Copy the entries without a single change. Pictures should be dropped.

**** DATA EXTRACT ****

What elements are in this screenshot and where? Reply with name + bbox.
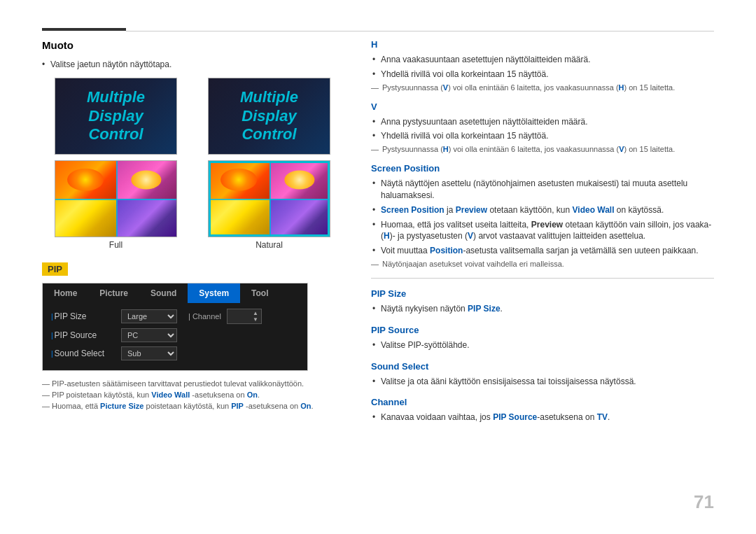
display-box-full xyxy=(55,160,177,237)
pip-note-3-on: On xyxy=(300,402,311,410)
pip-note-2: PIP poistetaan käytöstä, kun Video Wall … xyxy=(42,391,343,399)
channel-pip-source: PIP Source xyxy=(493,412,537,422)
v-note: Pystysuunnassa (H) voi olla enintään 6 l… xyxy=(371,145,714,153)
muoto-section: Muoto Valitse jaetun näytön näyttötapa. … xyxy=(42,39,343,250)
display-label-full: Full xyxy=(109,240,122,250)
pip-row-source: |PIP Source PC TV HDMI xyxy=(51,328,299,342)
h-bullet-2: Yhdellä rivillä voi olla korkeintaan 15 … xyxy=(371,69,714,80)
display-box-1: MultipleDisplayControl xyxy=(55,78,177,155)
pip-size-indicator: | xyxy=(51,313,53,321)
sp-b4-position: Position xyxy=(430,246,463,255)
pip-source-label: |PIP Source xyxy=(51,330,121,340)
sp-bullet-2: Screen Position ja Preview otetaan käytt… xyxy=(371,204,714,216)
muoto-bullet1: Valitse jaetun näytön näyttötapa. xyxy=(42,59,343,69)
grid-line-vertical xyxy=(116,161,118,237)
right-divider xyxy=(371,278,714,279)
screen-position-title: Screen Position xyxy=(371,163,714,174)
channel-heading: Channel xyxy=(371,397,714,407)
pip-notes: PIP-asetusten säätämiseen tarvittavat pe… xyxy=(42,379,343,410)
display-item-natural: Natural xyxy=(195,160,343,250)
pip-note-3-pip: PIP xyxy=(231,402,244,410)
sp-b3-preview: Preview xyxy=(531,220,563,230)
h-note-h: H xyxy=(619,83,624,92)
pip-source-heading: PIP Source xyxy=(371,325,714,335)
pip-source-bullet: Valitse PIP-syöttölähde. xyxy=(371,339,714,351)
tab-tool[interactable]: Tool xyxy=(240,283,279,303)
h-bullet-1: Anna vaakasuuntaan asetettujen näyttölai… xyxy=(371,54,714,66)
sp-bullet-4: Voit muuttaa Position-asetusta valitsema… xyxy=(371,245,714,257)
h-note: Pystysuunnassa (V) voi olla enintään 6 l… xyxy=(371,83,714,92)
v-bullet-2: Yhdellä rivillä voi olla korkeintaan 15 … xyxy=(371,130,714,142)
sound-select-section: Sound Select Valitse ja ota ääni käyttöö… xyxy=(371,361,714,388)
grid-line-v-natural xyxy=(270,161,271,237)
pip-sound-indicator: | xyxy=(51,350,53,358)
v-note-v: V xyxy=(619,145,624,153)
sp-b2-videowall: Video Wall xyxy=(573,205,615,215)
pip-note-2-on: On xyxy=(247,391,258,399)
muoto-title: Muoto xyxy=(42,39,343,51)
display-box-2: MultipleDisplayControl xyxy=(208,78,330,155)
pip-source-indicator: | xyxy=(51,332,53,339)
display-item-natural-text: MultipleDisplayControl xyxy=(195,78,343,155)
pip-size-section: PIP Size Näytä nykyisen näytön PIP Size. xyxy=(371,288,714,315)
left-column: Muoto Valitse jaetun näytön näyttötapa. … xyxy=(42,39,343,433)
display-box-natural xyxy=(208,160,330,237)
v-note-h: H xyxy=(443,145,449,153)
top-accent-bar xyxy=(42,28,126,31)
pip-source-section: PIP Source Valitse PIP-syöttölähde. xyxy=(371,325,714,351)
grid-overlay-full xyxy=(55,161,176,237)
top-divider xyxy=(126,31,714,31)
pip-size-label: |PIP Size xyxy=(51,311,121,321)
pip-source-select[interactable]: PC TV HDMI xyxy=(121,328,177,342)
pip-menu-body: |PIP Size Large Medium Small | Channel xyxy=(43,303,307,370)
screen-position-section: Screen Position Näytä näyttöjen asettelu… xyxy=(371,163,714,268)
right-column: H Anna vaakasuuntaan asetettujen näyttöl… xyxy=(371,39,714,433)
v-section: V Anna pystysuuntaan asetettujen näyttöl… xyxy=(371,101,714,154)
pip-menu: Home Picture Sound System Tool |PIP Size xyxy=(42,283,308,371)
pip-size-heading: PIP Size xyxy=(371,288,714,299)
pip-channel-area: | Channel ▲▼ xyxy=(188,309,299,324)
tab-home[interactable]: Home xyxy=(43,283,88,303)
pip-size-bullet: Näytä nykyisen näytön PIP Size. xyxy=(371,303,714,315)
pip-channel-input[interactable]: ▲▼ xyxy=(227,309,262,324)
sp-b2-screenpos: Screen Position xyxy=(381,205,444,215)
sp-note: Näytönjaajan asetukset voivat vaihdella … xyxy=(371,260,714,268)
display-box-2-text: MultipleDisplayControl xyxy=(240,88,298,143)
display-grid: MultipleDisplayControl MultipleDisplayCo… xyxy=(42,78,343,250)
channel-tv: TV xyxy=(597,412,608,422)
pip-section: PIP Home Picture Sound System Tool xyxy=(42,262,343,410)
pip-note-1: PIP-asetusten säätämiseen tarvittavat pe… xyxy=(42,379,343,388)
pip-sound-label: |Sound Select xyxy=(51,349,121,358)
sp-b3-v: V xyxy=(468,231,473,241)
pip-tabs: Home Picture Sound System Tool xyxy=(43,283,307,303)
v-bullet-1: Anna pystysuuntaan asetettujen näyttölai… xyxy=(371,116,714,128)
sound-select-bullet: Valitse ja ota ääni käyttöön ensisijaise… xyxy=(371,376,714,388)
page-number: 71 xyxy=(694,491,714,513)
pip-note-2-videowall: Video Wall xyxy=(151,391,190,399)
pip-row-sound: |Sound Select Sub Main xyxy=(51,346,299,360)
pip-badge: PIP xyxy=(42,262,68,276)
sound-select-heading: Sound Select xyxy=(371,361,714,372)
tab-system[interactable]: System xyxy=(188,283,240,303)
display-label-natural: Natural xyxy=(255,240,283,250)
pip-channel-arrows: ▲▼ xyxy=(253,310,258,323)
pip-row-size: |PIP Size Large Medium Small | Channel xyxy=(51,309,299,324)
tab-sound[interactable]: Sound xyxy=(139,283,188,303)
grid-overlay-natural xyxy=(209,161,330,237)
channel-bullet: Kanavaa voidaan vaihtaa, jos PIP Source-… xyxy=(371,412,714,423)
sp-b2-preview: Preview xyxy=(456,205,487,215)
display-item-full-text: MultipleDisplayControl xyxy=(42,78,190,155)
pip-sound-select[interactable]: Sub Main xyxy=(121,346,177,360)
tab-picture[interactable]: Picture xyxy=(88,283,139,303)
display-item-full: Full xyxy=(42,160,190,250)
pip-size-select[interactable]: Large Medium Small xyxy=(121,309,177,323)
pip-channel-label: | Channel xyxy=(188,312,221,321)
h-section: H Anna vaakasuuntaan asetettujen näyttöl… xyxy=(371,39,714,92)
channel-section: Channel Kanavaa voidaan vaihtaa, jos PIP… xyxy=(371,397,714,423)
sp-b3-h: H xyxy=(384,231,390,241)
pip-note-3: Huomaa, että Picture Size poistetaan käy… xyxy=(42,402,343,410)
pip-note-3-picturesize: Picture Size xyxy=(100,402,144,410)
v-letter: V xyxy=(371,101,714,112)
h-letter: H xyxy=(371,39,714,50)
display-box-1-text: MultipleDisplayControl xyxy=(87,88,145,143)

****

- **ANSWER TO THIS PROBLEM**
What elements are in this screenshot and where? Reply with name + bbox.
display-box-full xyxy=(55,160,177,237)
pip-note-3-on: On xyxy=(300,402,311,410)
pip-note-2: PIP poistetaan käytöstä, kun Video Wall … xyxy=(42,391,343,399)
channel-pip-source: PIP Source xyxy=(493,412,537,422)
v-note: Pystysuunnassa (H) voi olla enintään 6 l… xyxy=(371,145,714,153)
muoto-section: Muoto Valitse jaetun näytön näyttötapa. … xyxy=(42,39,343,250)
display-label-full: Full xyxy=(109,240,122,250)
pip-row-source: |PIP Source PC TV HDMI xyxy=(51,328,299,342)
h-bullet-2: Yhdellä rivillä voi olla korkeintaan 15 … xyxy=(371,69,714,80)
display-box-1: MultipleDisplayControl xyxy=(55,78,177,155)
pip-size-indicator: | xyxy=(51,313,53,321)
sp-b4-position: Position xyxy=(430,246,463,255)
pip-source-label: |PIP Source xyxy=(51,330,121,340)
sp-bullet-2: Screen Position ja Preview otetaan käytt… xyxy=(371,204,714,216)
muoto-bullet1: Valitse jaetun näytön näyttötapa. xyxy=(42,59,343,69)
grid-line-vertical xyxy=(116,161,118,237)
right-divider xyxy=(371,278,714,279)
screen-position-title: Screen Position xyxy=(371,163,714,174)
channel-heading: Channel xyxy=(371,397,714,407)
pip-notes: PIP-asetusten säätämiseen tarvittavat pe… xyxy=(42,379,343,410)
display-item-natural: Natural xyxy=(195,160,343,250)
pip-note-3-pip: PIP xyxy=(231,402,244,410)
sp-b3-preview: Preview xyxy=(531,220,563,230)
h-note-h: H xyxy=(619,83,624,92)
pip-source-heading: PIP Source xyxy=(371,325,714,335)
pip-source-bullet: Valitse PIP-syöttölähde. xyxy=(371,339,714,351)
tab-tool[interactable]: Tool xyxy=(240,283,279,303)
h-bullet-1: Anna vaakasuuntaan asetettujen näyttölai… xyxy=(371,54,714,66)
sp-bullet-4: Voit muuttaa Position-asetusta valitsema… xyxy=(371,245,714,257)
h-note: Pystysuunnassa (V) voi olla enintään 6 l… xyxy=(371,83,714,92)
v-bullet-2: Yhdellä rivillä voi olla korkeintaan 15 … xyxy=(371,130,714,142)
sound-select-section: Sound Select Valitse ja ota ääni käyttöö… xyxy=(371,361,714,388)
grid-line-v-natural xyxy=(270,161,271,237)
pip-sound-indicator: | xyxy=(51,350,53,358)
v-note-v: V xyxy=(619,145,624,153)
sp-b2-videowall: Video Wall xyxy=(573,205,615,215)
pip-note-2-on: On xyxy=(247,391,258,399)
muoto-title: Muoto xyxy=(42,39,343,51)
display-box-2: MultipleDisplayControl xyxy=(208,78,330,155)
pip-source-indicator: | xyxy=(51,332,53,339)
display-item-natural-text: MultipleDisplayControl xyxy=(195,78,343,155)
pip-size-section: PIP Size Näytä nykyisen näytön PIP Size. xyxy=(371,288,714,315)
left-column: Muoto Valitse jaetun näytön näyttötapa. … xyxy=(42,39,343,433)
display-box-natural xyxy=(208,160,330,237)
v-note-h: H xyxy=(443,145,449,153)
top-accent-bar xyxy=(42,28,126,31)
pip-source-section: PIP Source Valitse PIP-syöttölähde. xyxy=(371,325,714,351)
grid-overlay-full xyxy=(55,161,176,237)
top-divider xyxy=(126,31,714,31)
pip-size-label: |PIP Size xyxy=(51,311,121,321)
pip-source-select[interactable]: PC TV HDMI xyxy=(121,328,177,342)
pip-menu-body: |PIP Size Large Medium Small | Channel xyxy=(43,303,307,370)
screen-position-section: Screen Position Näytä näyttöjen asettelu… xyxy=(371,163,714,268)
right-column: H Anna vaakasuuntaan asetettujen näyttöl… xyxy=(371,39,714,433)
v-section: V Anna pystysuuntaan asetettujen näyttöl… xyxy=(371,101,714,154)
pip-menu: Home Picture Sound System Tool |PIP Size xyxy=(42,283,308,371)
pip-size-heading: PIP Size xyxy=(371,288,714,299)
pip-channel-area: | Channel ▲▼ xyxy=(188,309,299,324)
tab-home[interactable]: Home xyxy=(43,283,88,303)
pip-size-bullet: Näytä nykyisen näytön PIP Size. xyxy=(371,303,714,315)
pip-channel-input[interactable]: ▲▼ xyxy=(227,309,262,324)
sp-b2-screenpos: Screen Position xyxy=(381,205,444,215)
sp-note: Näytönjaajan asetukset voivat vaihdella … xyxy=(371,260,714,268)
display-box-2-text: MultipleDisplayControl xyxy=(240,88,298,143)
display-grid: MultipleDisplayControl MultipleDisplayCo… xyxy=(42,78,343,250)
channel-tv: TV xyxy=(597,412,608,422)
pip-section: PIP Home Picture Sound System Tool xyxy=(42,262,343,410)
pip-note-1: PIP-asetusten säätämiseen tarvittavat pe… xyxy=(42,379,343,388)
pip-sound-label: |Sound Select xyxy=(51,349,121,358)
sp-b3-v: V xyxy=(468,231,473,241)
pip-tabs: Home Picture Sound System Tool xyxy=(43,283,307,303)
v-bullet-1: Anna pystysuuntaan asetettujen näyttölai… xyxy=(371,116,714,128)
sound-select-bullet: Valitse ja ota ääni käyttöön ensisijaise… xyxy=(371,376,714,388)
page-number: 71 xyxy=(694,491,714,513)
pip-note-2-videowall: Video Wall xyxy=(151,391,190,399)
pip-row-sound: |Sound Select Sub Main xyxy=(51,346,299,360)
pip-badge: PIP xyxy=(42,262,68,276)
sound-select-heading: Sound Select xyxy=(371,361,714,372)
tab-system[interactable]: System xyxy=(188,283,240,303)
display-label-natural: Natural xyxy=(255,240,283,250)
pip-channel-arrows: ▲▼ xyxy=(253,310,258,323)
pip-row-size: |PIP Size Large Medium Small | Channel xyxy=(51,309,299,324)
tab-sound[interactable]: Sound xyxy=(139,283,188,303)
grid-overlay-natural xyxy=(209,161,330,237)
channel-bullet: Kanavaa voidaan vaihtaa, jos PIP Source-… xyxy=(371,412,714,423)
sp-b2-preview: Preview xyxy=(456,205,487,215)
display-item-full-text: MultipleDisplayControl xyxy=(42,78,190,155)
pip-sound-select[interactable]: Sub Main xyxy=(121,346,177,360)
tab-picture[interactable]: Picture xyxy=(88,283,139,303)
display-item-full: Full xyxy=(42,160,190,250)
pip-size-select[interactable]: Large Medium Small xyxy=(121,309,177,323)
pip-channel-label: | Channel xyxy=(188,312,221,321)
h-section: H Anna vaakasuuntaan asetettujen näyttöl… xyxy=(371,39,714,92)
channel-section: Channel Kanavaa voidaan vaihtaa, jos PIP… xyxy=(371,397,714,423)
sp-b3-h: H xyxy=(384,231,390,241)
pip-note-3: Huomaa, että Picture Size poistetaan käy… xyxy=(42,402,343,410)
pip-note-3-picturesize: Picture Size xyxy=(100,402,144,410)
v-letter: V xyxy=(371,101,714,112)
h-letter: H xyxy=(371,39,714,50)
display-box-1-text: MultipleDisplayControl xyxy=(87,88,145,143)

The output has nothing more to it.